I recently posted about Testing your website with sonarwhal, a great dynamic analysis tool that you can simply enter your website address into, and they’ll scan and return a report.
What I failed to mention (shame on me) is that you can also run this tool via the command line. That’s right, they’re on npm as sonarwhal too.
Install
It’s pretty straight forward to install (or so I thought!).
npm install -g --engine-strict sonarwhal
This failed for me, with an error code of EPERM, number -4048, “operation not permitted, rename (blah blah) …package.json”. Oh dear!
I bit of Googling around and I’d tried a few different suggestions…
- Upgrade Node as you need to be on 8.x as a minimum – if you’re on Windows and having a problem with this one, try reading Updating npm to latest version – this wasn’t the problem for me.
- Run the Node command line tool as administrator – this may have helped, but certainly didn’t resolve the problem for me.
- Cleaning the npm cache – this can be done with the command “npm cache clean” but it’s not recommended – if you do it then you will get a message back saying that you should never need to do this, and the instruction to add the –force parameter.
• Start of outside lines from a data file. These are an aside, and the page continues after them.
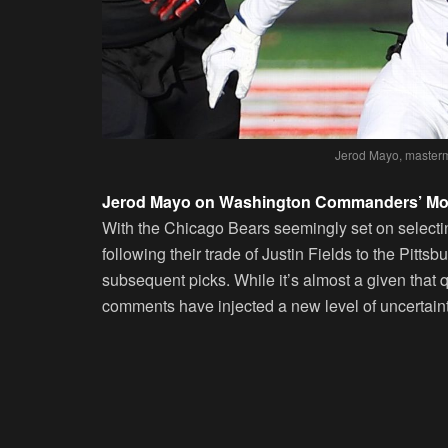
Jerod Mayo, masterm
Jerod Mayo on Washington Commanders’ Mov
With the Chicago Bears seemingly set on selecti
following their trade of Justin Fields to the Pitts
subsequent picks. While it’s almost a given that 
comments have injected a new level of uncertainty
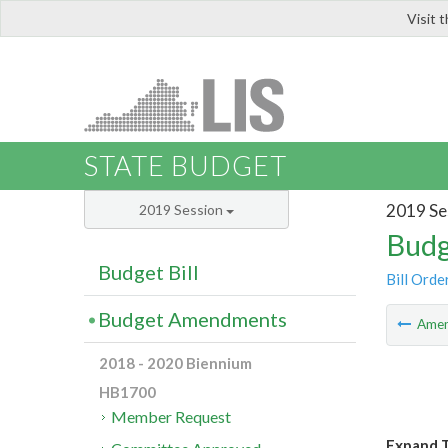
Visit 
LIS
STATE BUDGET
2019 Se
2019 Session
Budg
Budget Bill
Bill Orde
Budget Amendments
Ame
2018 - 2020 Biennium
HB1700
Member Request
Expand T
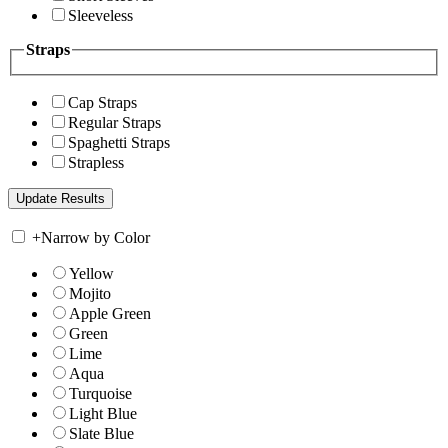
Sleeveless
Straps
Cap Straps
Regular Straps
Spaghetti Straps
Strapless
+
Narrow by Color
Yellow
Mojito
Apple Green
Green
Lime
Aqua
Turquoise
Light Blue
Slate Blue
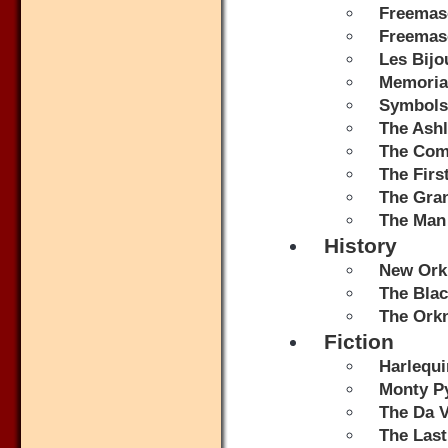
Freemas
Freemaso
Les Bijo
Memorial
Symbols
The Ash
The Comp
The Fir
The Gran
The Man
History
New Orkn
The Bla
The Ork
Fiction
Harlequi
Monty Py
The Da V
The Last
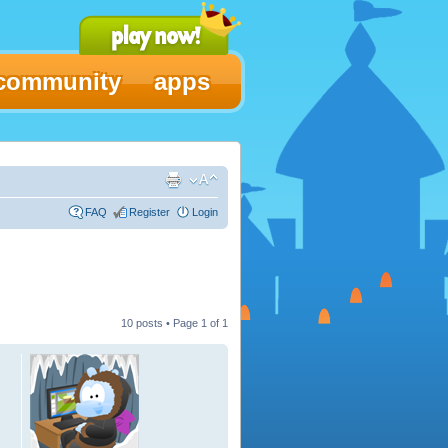
community
apps
FAQ
Register
Login
10 posts • Page
1
of
1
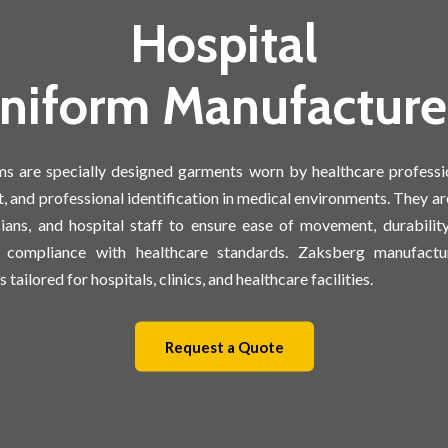
Hospital
niform Manufacture
ms are specially designed garments worn by healthcare professi
, and professional identification in medical environments. They ar
cians, and hospital staff to ensure ease of movement, durabilit
d compliance with healthcare standards. Zaksberg manufactur
 tailored for hospitals, clinics, and healthcare facilities.
Request a Quote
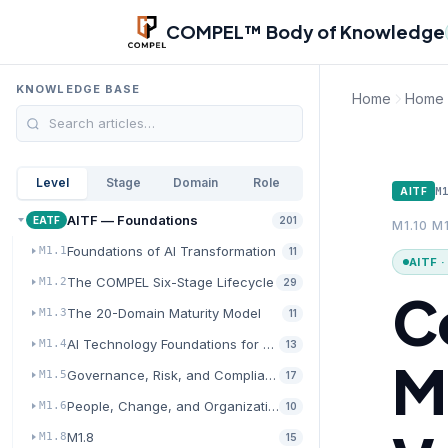
Skip to main content
COMPEL™ Body of Knowledge
KNOWLEDGE BASE
Home
Home
Level
Stage
Domain
Role
M
AITF
AITF — Foundations
EATF
201
M1.10 M1
Foundations of AI Transformation
M1.1
11
AITF 
The COMPEL Six-Stage Lifecycle
M1.2
29
C
The 20-Domain Maturity Model
M1.3
11
AI Technology Foundations for Transformation
M1.4
13
M
Governance, Risk, and Compliance for AI
M1.5
17
People, Change, and Organizational Readiness
M1.6
10
M1.8
M1.8
15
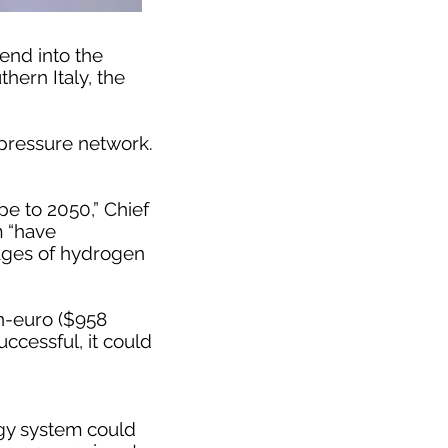
end into the
hern Italy, the
-pressure network.
pe to 2050,” Chief
m “have
stages of hydrogen
on-euro ($958
ccessful, it could
gy system could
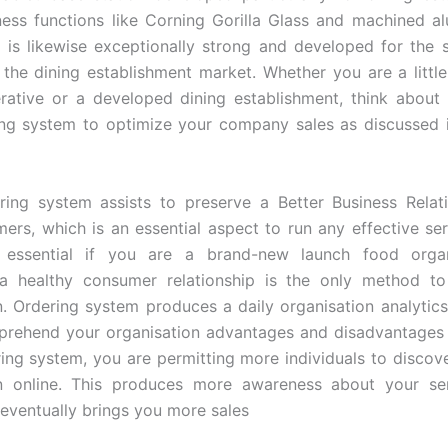
ness functions like Corning Gorilla Glass and machined a
 is likewise exceptionally strong and developed for the 
 the dining establishment market. Whether you are a little
ative or a developed dining establishment, think about u
ng system to optimize your company sales as discussed i
ring system assists to preserve a Better Business Relat
ers, which is an essential aspect to run any effective serv
ly essential if you are a brand-new launch food organ
 a healthy consumer relationship is the only method t
n. Ordering system produces a daily organisation analytic
rehend your organisation advantages and disadvantages 
ring system, you are permitting more individuals to discov
on online. This produces more awareness about your ser
eventually brings you more sales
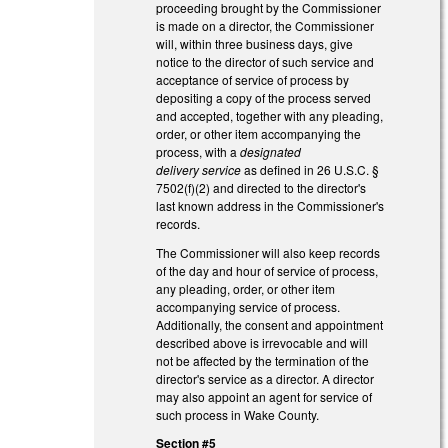
proceeding brought by the Commissioner
is made on a director, the Commissioner
will, within three business days, give
notice to the director of such service and
acceptance of service of process by
depositing a copy of the process served
and accepted, together with any pleading,
order, or other item accompanying the
process, with a
designated
delivery service
as defined in 26 U.S.C. §
7502(f)(2) and directed to the director's
last known address in the Commissioner's
records.
The Commissioner will also keep records
of the day and hour of service of process,
any pleading, order, or other item
accompanying service of process.
Additionally, the consent and appointment
described above is irrevocable and will
not be affected by the termination of the
director's service as a director. A director
may also appoint an agent for service of
such process in Wake County.
Section #5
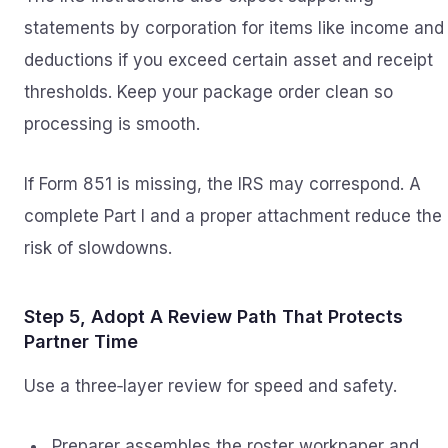
statements by corporation for items like income and
deductions if you exceed certain asset and receipt
thresholds. Keep your package order clean so
processing is smooth.
If Form 851 is missing, the IRS may correspond. A
complete Part I and a proper attachment reduce the
risk of slowdowns.
Step 5, Adopt A Review Path That Protects
Partner Time
Use a three‑layer review for speed and safety.
Preparer assembles the roster workpaper and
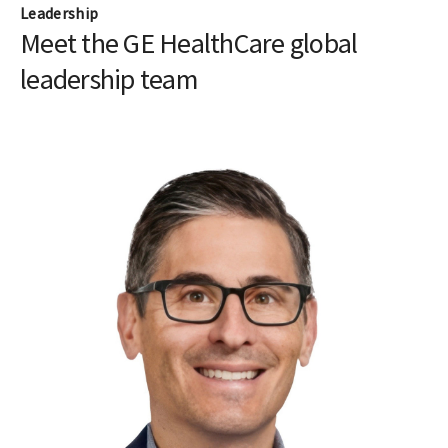
Leadership
Meet the GE HealthCare global
leadership team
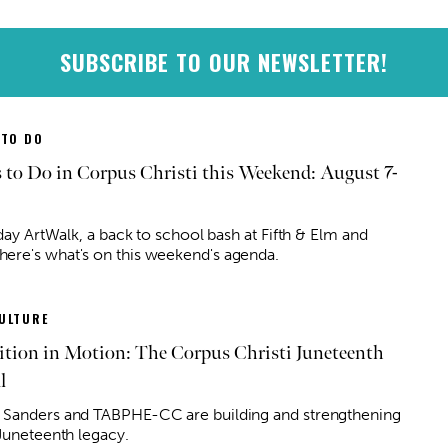
SUBSCRIBE TO OUR NEWSLETTER!
 TO DO
 to Do in Corpus Christi this Weekend: August 7-
iday ArtWalk, a back to school bash at Fifth & Elm and
re's what's on this weekend's agenda.
ULTURE
ition in Motion: The Corpus Christi Juneteenth
l
Sanders and TABPHE-CC are building and strengthening
 Juneteenth legacy.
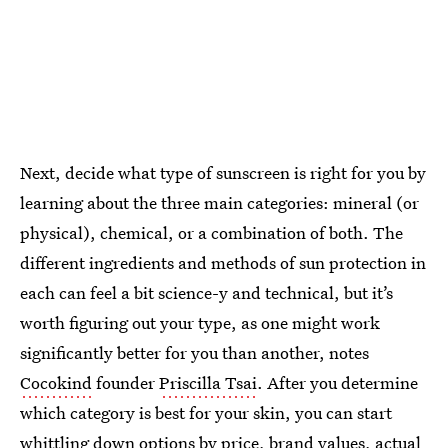
Next, decide what type of sunscreen is right for you by
learning about the three main categories: mineral (or
physical), chemical, or a combination of both. The
different ingredients and methods of sun protection in
each can feel a bit science-y and technical, but it’s
worth figuring out your type, as one might work
significantly better for you than another, notes
Cocokind
founder
Priscilla Tsai
. After you determine
which category is best for your skin, you can start
whittling down options by price, brand values, actual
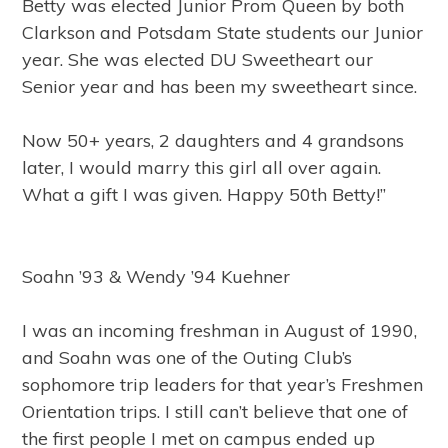
Betty was elected Junior Prom Queen by both
Clarkson and Potsdam State students our Junior
year. She was elected DU Sweetheart our
Senior year and has been my sweetheart since.
Now 50+ years, 2 daughters and 4 grandsons
later, I would marry this girl all over again.
What a gift I was given. Happy 50th Betty!”
Soahn ’93 & Wendy ’94 Kuehner
I was an incoming freshman in August of 1990,
and Soahn was one of the Outing Club’s
sophomore trip leaders for that year’s Freshmen
Orientation trips. I still can’t believe that one of
the first people I met on campus ended up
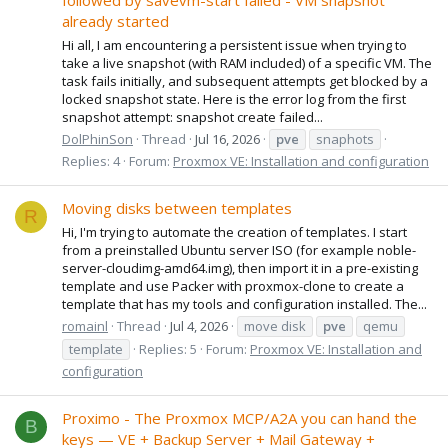
followed by savevm-start failed - VM snapshot
already started
Hi all, I am encountering a persistent issue when trying to
take a live snapshot (with RAM included) of a specific VM. The
task fails initially, and subsequent attempts get blocked by a
locked snapshot state. Here is the error log from the first
snapshot attempt: snapshot create failed...
DolPhinSon
Thread
Jul 16, 2026
pve
snaphots
Replies: 4
Forum:
Proxmox VE: Installation and configuration
Moving disks between templates
R
Hi, I'm trying to automate the creation of templates. I start
from a preinstalled Ubuntu server ISO (for example noble-
server-cloudimg-amd64.img), then import it in a pre-existing
template and use Packer with proxmox-clone to create a
template that has my tools and configuration installed. The...
romainl
Thread
Jul 4, 2026
move disk
pve
qemu
template
Replies: 5
Forum:
Proxmox VE: Installation and
configuration
Proximo - The Proxmox MCP/A2A you can hand the
B
keys — VE + Backup Server + Mail Gateway +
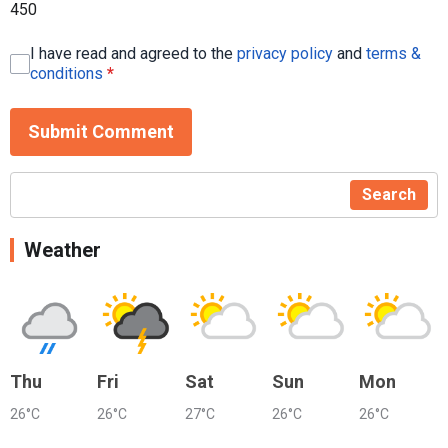
450
I have read and agreed to the
privacy policy
and
terms &
conditions
*
Submit Comment
Search
Weather
Thu
Fri
Sat
Sun
Mon
26°C
26°C
27°C
26°C
26°C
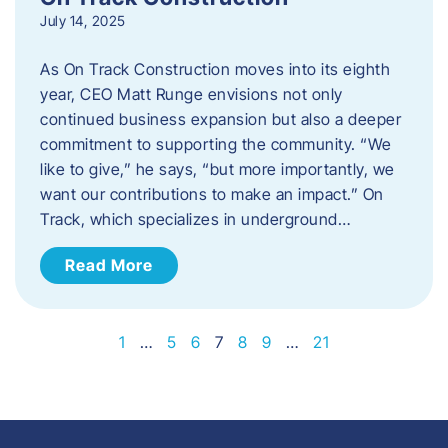
July 14, 2025
As On Track Construction moves into its eighth
year, CEO Matt Runge envisions not only
continued business expansion but also a deeper
commitment to supporting the community. “We
like to give,” he says, “but more importantly, we
want our contributions to make an impact.” On
Track, which specializes in underground…
Read More
1
…
5
6
7
8
9
…
21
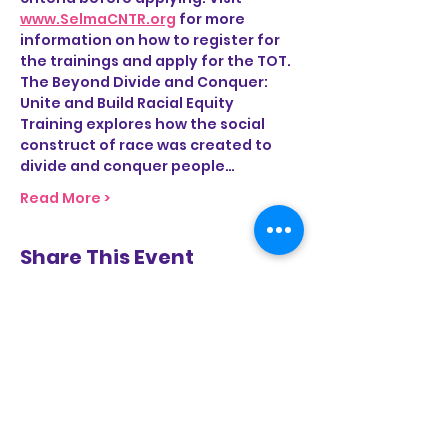
www.SelmaCNTR.org
 for more 
information on how to register for 
the trainings and apply for the TOT.
The Beyond Divide and Conquer: 
Unite and Build Racial Equity 
Training explores how the social 
construct of race was created to 
divide and conquer people…
Read More >
Share This Event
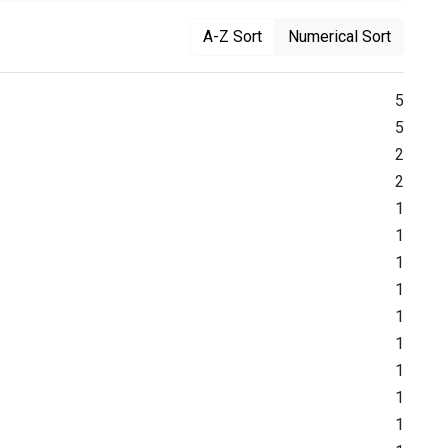
A-Z Sort
Numerical Sort
5
5
2
2
1
1
1
1
1
1
1
1
1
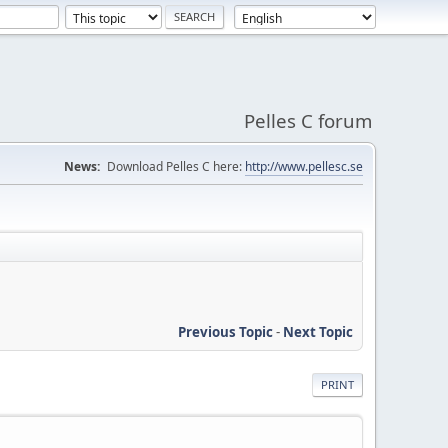
Pelles C forum
News:
Download Pelles C here:
http://www.pellesc.se
Previous Topic
-
Next Topic
PRINT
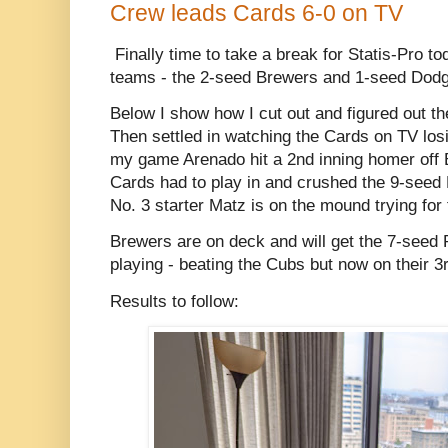
Crew leads Cards 6-0 on TV
Finally time to take a break for Statis-Pro to
teams - the 2-seed Brewers and 1-seed Dodg
Below I show how I cut out and figured out th
Then settled in watching the Cards on TV losi
my game Arenado hit a 2nd inning homer off B
Cards had to play in and crushed the 9-seed 
No. 3 starter Matz is on the mound trying for 
Brewers are on deck and will get the 7-seed P
playing - beating the Cubs but now on their 3
Results to follow:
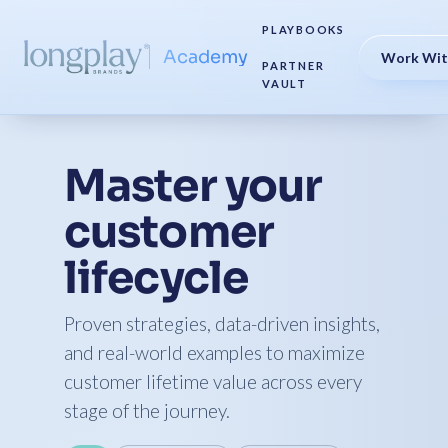
PLAYBOOKS
Academy
Work Wit
PARTNER
VAULT
Master your
customer
lifecycle
Proven strategies, data-driven insights,
and real-world examples to maximize
customer lifetime value across every
stage of the journey.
I tried this, and it didn’t help either.
- Closing code editing programs that may be reading the folder, such as Atom or Visual Studio – I didn’t have any open at this point.
- Use yarn instead of npm – I never tried this one, as I wasn’t convinced it would make a difference, but it was on the list to try if nothing else did.
- Finding the npm cache folder (%appdata%\npm\) and changing it’s properties so that it and all subfolders are not read-only – I tried this but it didn’t make a difference for me.
- Disabling antivirus – now I was sceptical about this one, and it’s never a good idea to disable your antivirus, but this did actually work! Technically I didn’t disable my antivirus though, I simply added the npm cache folder (%appdata%\npm\) to the exclusion list for on-access scanning.
So, now over the hurdle, a total of 823 packages were installed (for v1.11.2).
Initialise
The next step is to initialise…
sonarwhal --init
This will ask you a couple of questions…
- Do you want to use a predefined configuration or create your own based on your installed packages? – I went for “predefined”.
- Choose the configuration you want to extend from – I want for “web-recommended”, but there was also an option for “progressive-web-app” which could be handy in future.
It will then go on and install more packages, 162 in my case.
Run
The next thing to do is run it…
sonarwhal https://www.riklewis.com
It will download, traverse and analyse your site, running all of the dynamic analysis that the web version of the tool does, but with the configuration that you have downloaded (which may or may not be the same).
In fact, for my website it turned up a total of 140 errors and 7 warnings, which is a little bit more than the web one turned up, so it’s likely that the web one is using slightly different default config.
You can also use the sonarwhal events to build this directly into your build process, which looks very exciting! I think that’s for another day though.